[Collected data]
┄┄┄┄┄┄┄┄┄┄
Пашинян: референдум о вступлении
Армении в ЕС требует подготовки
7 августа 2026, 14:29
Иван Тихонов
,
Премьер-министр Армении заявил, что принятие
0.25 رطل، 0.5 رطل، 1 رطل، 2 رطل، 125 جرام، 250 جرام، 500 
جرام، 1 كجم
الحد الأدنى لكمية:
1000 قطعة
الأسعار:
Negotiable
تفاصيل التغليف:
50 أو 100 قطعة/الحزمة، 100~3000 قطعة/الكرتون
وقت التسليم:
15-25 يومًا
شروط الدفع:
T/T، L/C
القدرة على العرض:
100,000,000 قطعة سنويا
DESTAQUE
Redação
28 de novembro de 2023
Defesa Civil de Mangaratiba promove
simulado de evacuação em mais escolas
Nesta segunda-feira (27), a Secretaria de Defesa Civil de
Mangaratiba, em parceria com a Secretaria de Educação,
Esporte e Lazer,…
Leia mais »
┄┄┄┄┄┄┄┄┄┄
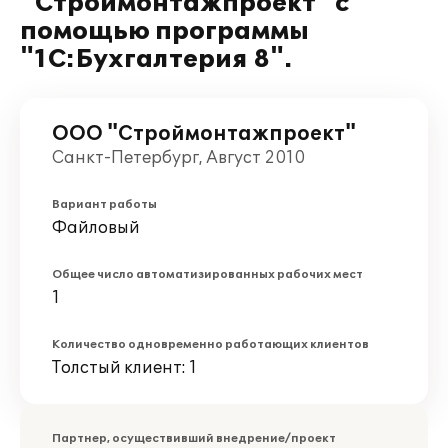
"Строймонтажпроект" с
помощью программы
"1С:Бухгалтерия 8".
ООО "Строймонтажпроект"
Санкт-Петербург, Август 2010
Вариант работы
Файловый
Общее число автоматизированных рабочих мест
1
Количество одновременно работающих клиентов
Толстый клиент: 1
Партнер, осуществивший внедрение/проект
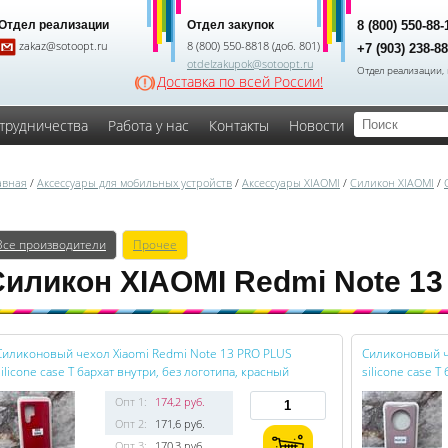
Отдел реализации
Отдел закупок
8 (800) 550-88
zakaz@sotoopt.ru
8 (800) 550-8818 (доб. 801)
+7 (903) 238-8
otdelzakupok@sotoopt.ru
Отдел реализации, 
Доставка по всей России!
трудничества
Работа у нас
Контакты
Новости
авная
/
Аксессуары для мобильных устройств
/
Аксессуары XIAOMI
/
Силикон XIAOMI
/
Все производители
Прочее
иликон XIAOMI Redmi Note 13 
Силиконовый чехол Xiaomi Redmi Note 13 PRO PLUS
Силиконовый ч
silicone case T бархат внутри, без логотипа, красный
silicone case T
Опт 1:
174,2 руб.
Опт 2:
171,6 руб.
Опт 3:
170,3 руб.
┄┄┄┄┄┄┄┄┄┄
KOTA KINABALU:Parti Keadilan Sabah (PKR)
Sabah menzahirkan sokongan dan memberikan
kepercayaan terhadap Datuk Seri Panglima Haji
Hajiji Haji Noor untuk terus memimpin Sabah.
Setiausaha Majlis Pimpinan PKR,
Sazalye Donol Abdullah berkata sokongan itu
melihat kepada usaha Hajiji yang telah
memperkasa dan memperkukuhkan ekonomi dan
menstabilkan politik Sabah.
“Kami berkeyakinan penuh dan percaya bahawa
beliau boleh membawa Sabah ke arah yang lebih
┄┄┄┄┄┄┄┄┄┄
THE TASK:
Check each line above for the string "Армении" and return those that contain it.

TASK RESPONSE:
Армении в ЕС требует подготовки
Премьер-министр Армении заявил, что принятие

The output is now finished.